What is Restless Legs Syndrome Awareness Day?
Restless Legs Syndrome, sometimes known as Willis-Ekbom disease, is a condition characterised by the overwhelming urge to move the legs. These urges are accompanied by uncomfortable sensations in the legs, which are temporarily relieved by these movements. It can be disruptive to daily activities, especially sleep, as people report that symptoms worsen in the evenings. The condition can vary in severity from person to person. Some people report persistent urges all day, while others say they experience symptoms on occasion.

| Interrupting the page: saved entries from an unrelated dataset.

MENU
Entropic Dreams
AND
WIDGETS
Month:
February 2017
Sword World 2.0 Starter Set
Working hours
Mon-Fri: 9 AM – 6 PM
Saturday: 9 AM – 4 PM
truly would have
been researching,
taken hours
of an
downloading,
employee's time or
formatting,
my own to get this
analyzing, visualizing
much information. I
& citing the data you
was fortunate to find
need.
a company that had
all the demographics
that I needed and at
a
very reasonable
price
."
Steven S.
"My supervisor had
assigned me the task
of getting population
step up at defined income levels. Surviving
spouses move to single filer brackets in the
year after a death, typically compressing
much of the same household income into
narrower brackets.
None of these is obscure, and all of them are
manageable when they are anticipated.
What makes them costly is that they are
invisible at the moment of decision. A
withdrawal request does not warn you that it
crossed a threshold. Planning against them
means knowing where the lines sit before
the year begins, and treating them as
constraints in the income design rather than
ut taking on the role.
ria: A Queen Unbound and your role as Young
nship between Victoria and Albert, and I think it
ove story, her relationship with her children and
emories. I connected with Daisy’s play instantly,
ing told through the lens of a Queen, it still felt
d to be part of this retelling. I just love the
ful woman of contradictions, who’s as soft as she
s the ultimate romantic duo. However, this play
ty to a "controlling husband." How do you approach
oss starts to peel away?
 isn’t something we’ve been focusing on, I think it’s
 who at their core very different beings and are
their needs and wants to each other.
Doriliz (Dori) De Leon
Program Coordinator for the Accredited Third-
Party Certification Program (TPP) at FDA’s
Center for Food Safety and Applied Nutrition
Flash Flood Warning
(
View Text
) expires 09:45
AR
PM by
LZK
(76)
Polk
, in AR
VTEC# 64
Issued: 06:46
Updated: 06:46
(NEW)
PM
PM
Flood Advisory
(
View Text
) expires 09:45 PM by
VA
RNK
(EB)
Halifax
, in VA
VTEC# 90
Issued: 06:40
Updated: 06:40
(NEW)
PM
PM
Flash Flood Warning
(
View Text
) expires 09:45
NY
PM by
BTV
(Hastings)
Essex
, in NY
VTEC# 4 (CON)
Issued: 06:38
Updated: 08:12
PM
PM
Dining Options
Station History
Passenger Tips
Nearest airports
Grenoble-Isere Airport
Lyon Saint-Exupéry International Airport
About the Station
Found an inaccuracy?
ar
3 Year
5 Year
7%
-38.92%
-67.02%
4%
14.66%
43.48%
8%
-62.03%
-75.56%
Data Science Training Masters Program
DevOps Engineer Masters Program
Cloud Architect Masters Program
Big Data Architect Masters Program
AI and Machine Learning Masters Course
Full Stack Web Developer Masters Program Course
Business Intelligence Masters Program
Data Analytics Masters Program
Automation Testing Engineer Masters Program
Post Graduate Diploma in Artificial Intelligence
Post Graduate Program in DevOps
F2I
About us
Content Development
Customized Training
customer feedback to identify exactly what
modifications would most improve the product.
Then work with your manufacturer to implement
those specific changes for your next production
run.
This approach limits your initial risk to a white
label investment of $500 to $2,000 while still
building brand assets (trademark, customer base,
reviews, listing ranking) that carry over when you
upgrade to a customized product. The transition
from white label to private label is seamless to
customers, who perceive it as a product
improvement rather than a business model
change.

Restless Legs Syndrome is a lifelong neurological condition that is believed to affect around 7% of the global population. It is sometimes remarked as the ‘most common condition you’ve never heard about’ as it affects more people than diabetes.
Despite the prevalence and extensive research on Restless Legs Syndrome, scientists have been unable to determine the exact cause of the condition. There are some indications that genetics plays a role, as 40-90% of all people with Restless Legs Syndrome have a relative that also experiences symptoms. However, there is also evidence suggesting that Restless Legs Syndrome is related to underlying vein problems as well as iron deficiency.
Restless Legs Syndrome Awareness Day is observed every year on the 23rd of September to commemorate the birthday of Professor Karl-Axel Ekborn. Ekborn was a Swedish neurologist and the first person to ever write about the condition in 1945.
The day seeks to raise awareness of this still widely misunderstood condition, correct any misconceptions, and strive for a cure.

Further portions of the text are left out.